## TASK TO COMPLETE
Every line below must come back exactly as it stands, with the images omitted.

++++ DATA FOR REVIEW ++++

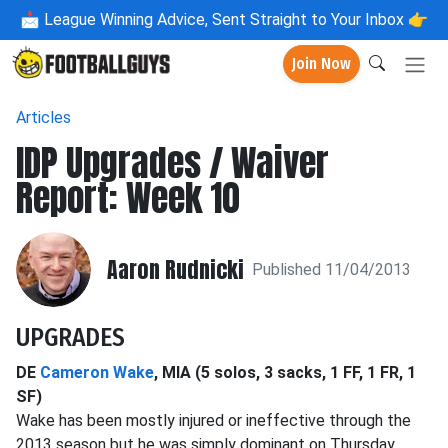
📩
League Winning Advice, Sent Straight to Your Inbox 👉
Join Now
Articles
IDP Upgrades / Waiver
Report: Week 10
Aaron Rudnicki
Published 11/04/2013
UPGRADES
DE
Cameron Wake
, MIA (5 solos, 3 sacks, 1 FF, 1 FR, 1
SF)
Wake has been mostly injured or ineffective through the
2013 season but he was simply dominant on Thursday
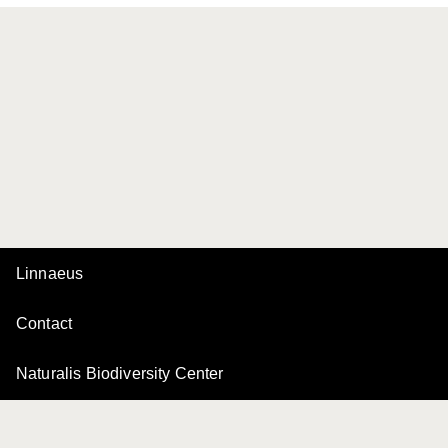
Linnaeus
Contact
Naturalis Biodiversity Center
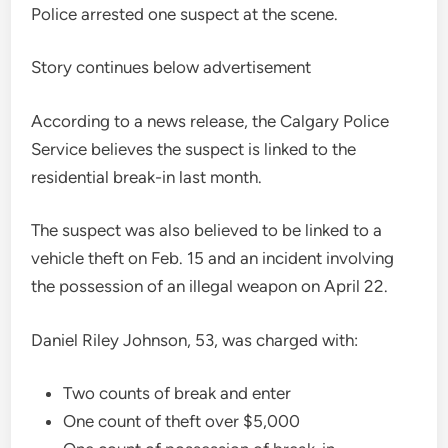
Police arrested one suspect at the scene.
Story continues below advertisement
According to a news release, the Calgary Police
Service believes the suspect is linked to the
residential break-in last month.
The suspect was also believed to be linked to a
vehicle theft on Feb. 15 and an incident involving
the possession of an illegal weapon on April 22.
Daniel Riley Johnson, 53, was charged with:
Two counts of break and enter
One count of theft over $5,000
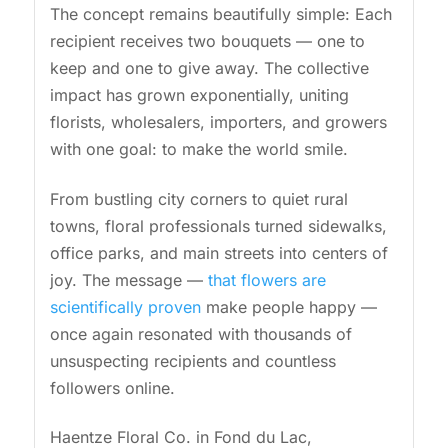
The concept remains beautifully simple: Each
recipient receives two bouquets — one to
keep and one to give away. The collective
impact has grown exponentially, uniting
florists, wholesalers, importers, and growers
with one goal: to make the world smile.
From bustling city corners to quiet rural
towns, floral professionals turned sidewalks,
office parks, and main streets into centers of
joy. The message —
that flowers are
scientifically proven
make people happy —
once again resonated with thousands of
unsuspecting recipients and countless
followers online.
Haentze Floral Co. in Fond du Lac,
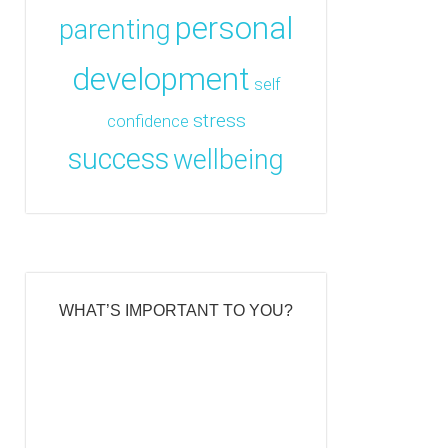
personal
parenting
development
self
stress
confidence
success
wellbeing
WHAT’S IMPORTANT TO YOU?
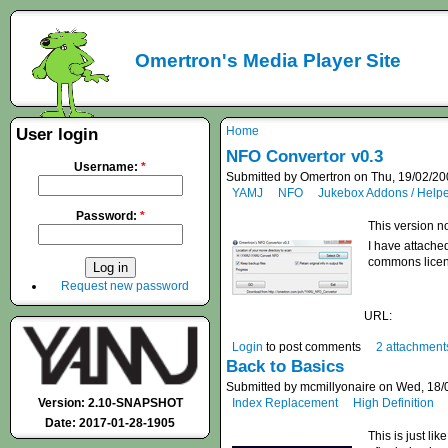
Omertron's Media Player Site
Home
User login
NFO Convertor v0.3
Username:
*
Submitted by Omertron on Thu, 19/02/20
YAMJ
NFO
Jukebox Addons / Help
Password:
*
This version no
I have attached
commons licen
Request new password
URL:
Login
to post comments
2 attachment
Back to Basics
Submitted by mcmillyonaire on Wed, 18/
Version: 2.10-SNAPSHOT
Index Replacement
High Definition
Date: 2017-01-28-1905
This is just li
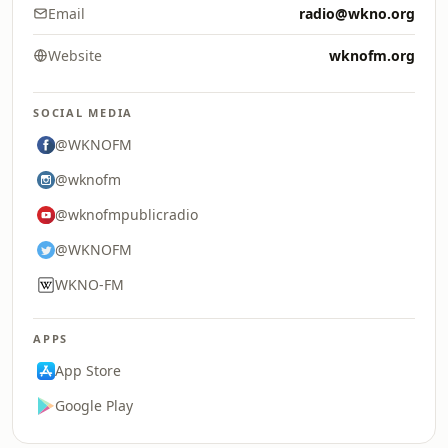
Email
radio@wkno.org
Website
wknofm.org
SOCIAL MEDIA
@WKNOFM
@wknofm
@wknofmpublicradio
@WKNOFM
WKNO-FM
APPS
App Store
Google Play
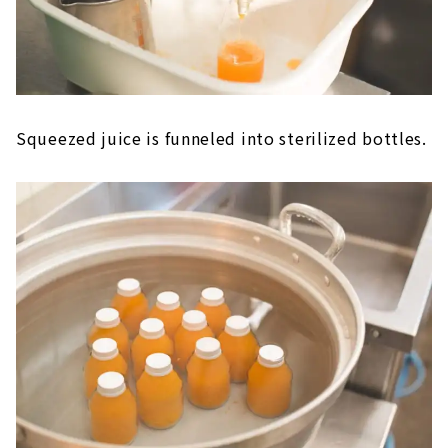
Squeezed juice is funneled into sterilized bottles.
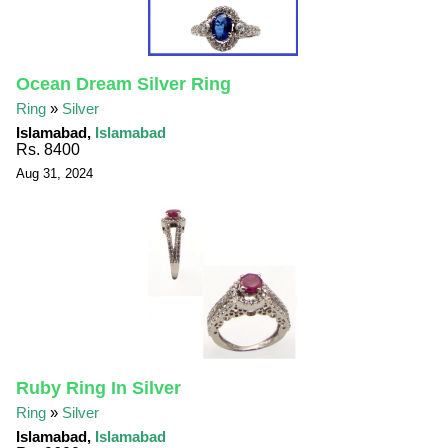
Ocean Dream Silver Ring
Ring
»
Silver
Islamabad,
Islamabad
Rs. 8400
Aug 31, 2024
Ruby Ring In Silver
Ring
»
Silver
Islamabad,
Islamabad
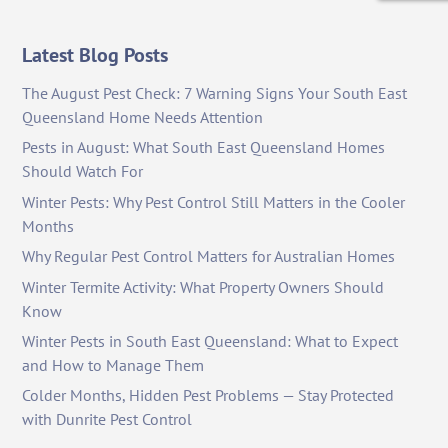
Latest Blog Posts
The August Pest Check: 7 Warning Signs Your South East
Queensland Home Needs Attention
Pests in August: What South East Queensland Homes
Should Watch For
Winter Pests: Why Pest Control Still Matters in the Cooler
Months
Why Regular Pest Control Matters for Australian Homes
Winter Termite Activity: What Property Owners Should
Know
Winter Pests in South East Queensland: What to Expect
and How to Manage Them
Colder Months, Hidden Pest Problems — Stay Protected
with Dunrite Pest Control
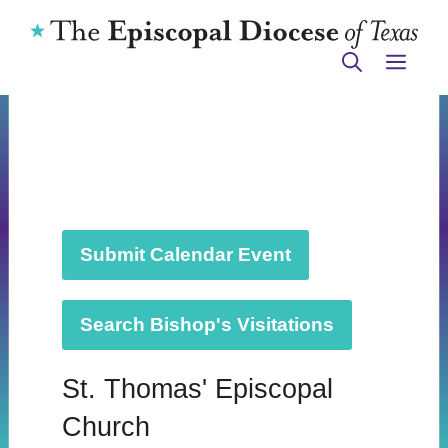
Skip
to
ME
content
Submit Calendar Event
Search Bishop's Visitations
St. Thomas' Episcopal
Church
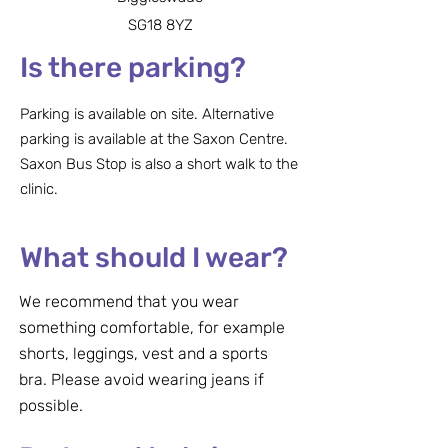
SG18 8YZ
Is there parking?
Parking is available on site. Alternative
parking is available at the Saxon Centre.
Saxon Bus Stop is also a short walk to the
clinic.
What should I wear?
We recommend that you wear
something comfortable, for example
shorts, leggings, vest and a sports
bra. Please avoid wearing jeans if
possible.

++++

## EXPECTED ANSWER
📩
League Winning Advice, Sent Straight to Your Inbox 👉
Join Now
Articles
IDP Upgrades / Waiver
Report: Week 10
Aaron Rudnicki
Published 11/04/2013
UPGRADES
DE
Cameron Wake
, MIA (5 solos, 3 sacks, 1 FF, 1 FR, 1
SF)
Wake has been mostly injured or ineffective through the
2013 season but he was simply dominant on Thursday
Linnaeus
Contact
Naturalis Biodiversity Center
Police arrested one suspect at the scene.
Story continues below advertisement
According to a news release, the Calgary Police
Service believes the suspect is linked to the
residential break-in last month.
The suspect was also believed to be linked to a
vehicle theft on Feb. 15 and an incident involving
the possession of an illegal weapon on April 22.
Daniel Riley Johnson, 53, was charged with:
Two counts of break and enter
One count of theft over $5,000
The concept remains beautifully simple: Each
recipient receives two bouquets — one to
keep and one to give away. The collective
impact has grown exponentially, uniting
florists, wholesalers, importers, and growers
with one goal: to make the world smile.
From bustling city corners to quiet rural
towns, floral professionals turned sidewalks,
office parks, and main streets into centers of
joy. The message —
that flowers are
scientifically proven
make people happy —
once again resonated with thousands of
unsuspecting recipients and countless
followers online.
Haentze Floral Co. in Fond du Lac,
personal
parenting
development
self
stress
confidence
success
wellbeing
WHAT’S IMPORTANT TO YOU?
Omertron's Media Player Site
Home
User login
NFO Convertor v0.3
Username:
*
Submitted by Omertron on Thu, 19/02/20
YAMJ
NFO
Jukebox Addons / Help
Password:
*
This version no
I have attached
commons licen
Request new password
URL:
Login
to post comments
2 attachment
Back to Basics
Submitted by mcmillyonaire on Wed, 18/
Version: 2.10-SNAPSHOT
Index Replacement
High Definition
Date: 2017-01-28-1905
This is just li
Email
radio@wkno.org
Website
wknofm.org
SOCIAL MEDIA
@WKNOFM
@wknofm
@wknofmpublicradio
@WKNOFM
WKNO-FM
APPS
App Store
Google Play
Squeezed juice is funneled into sterilized bottles.
Ocean Dream Silver Ring
Ring
»
Silver
Islamabad,
Islamabad
Rs. 8400
Aug 31, 2024
Ruby Ring In Silver
Ring
»
Silver
Islamabad,
Islamabad
Latest Blog Posts
The August Pest Check: 7 Warning Signs Your South East
Queensland Home Needs Attention
Pests in August: What South East Queensland Homes
Should Watch For
Winter Pests: Why Pest Control Still Matters in the Cooler
Months
Why Regular Pest Control Matters for Australian Homes
Winter Termite Activity: What Property Owners Should
Know
Winter Pests in South East Queensland: What to Expect
and How to Manage Them
Colder Months, Hidden Pest Problems — Stay Protected
with Dunrite Pest Control
Skip
to
ME
content
Submit Calendar Event
Search Bishop's Visitations
St. Thomas' Episcopal
Church
SG18 8YZ
Is there parking?
Parking is available on site. Alternative
parking is available at the Saxon Centre.
Saxon Bus Stop is also a short walk to the
clinic.
What should I wear?
We recommend that you wear
something comfortable, for example
shorts, leggings, vest and a sports
bra. Please avoid wearing jeans if
possible.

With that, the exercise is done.